● TASK GOAL
A complete answer retypes each of the records below precisely and includes none of the pictures.

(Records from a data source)
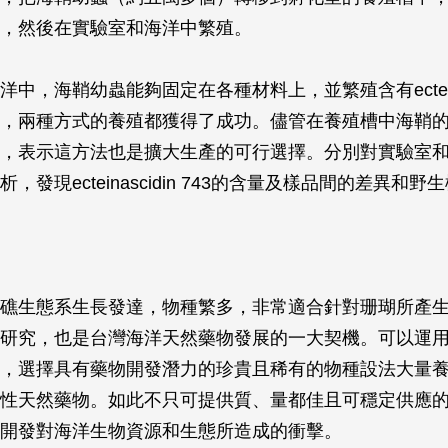
，然後在實驗室和海洋中繁殖。
中，海鞘幼蟲能夠固定在各種材料上，並繁殖含有ecteinasc
，兩種方式的養殖都獲得了成功。儘管在養殖槽中海鞘
，表示這方法也是擴大生產的可行選擇。分別對實驗室
，發現ecteinascidin 743的含量及樣品間的差異和
礁生態系生長發達，物種繁多，非常適合針對珊瑚所產
研究，也是台灣海洋天然藥物發展的一大契機。可以運
，選擇具有藥物開發潛力的珍貴且稀有的物種設法大量
性天然藥物。如此不只可提供質、量都佳且可穩定供應
開發對海洋生物資源和生態所造成的衝擊。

● WRITTEN ANSWER
，然後在實驗室和海洋中繁殖。
中，海鞘幼蟲能夠固定在各種材料上，並繁殖含有ecteinasc
，兩種方式的養殖都獲得了成功。儘管在養殖槽中海鞘
，表示這方法也是擴大生產的可行選擇。分別對實驗室
，發現ecteinascidin 743的含量及樣品間的差異和
礁生態系生長發達，物種繁多，非常適合針對珊瑚所產
研究，也是台灣海洋天然藥物發展的一大契機。可以運
，選擇具有藥物開發潛力的珍貴且稀有的物種設法大量
性天然藥物。如此不只可提供質、量都佳且可穩定供應
開發對海洋生物資源和生態所造成的衝擊。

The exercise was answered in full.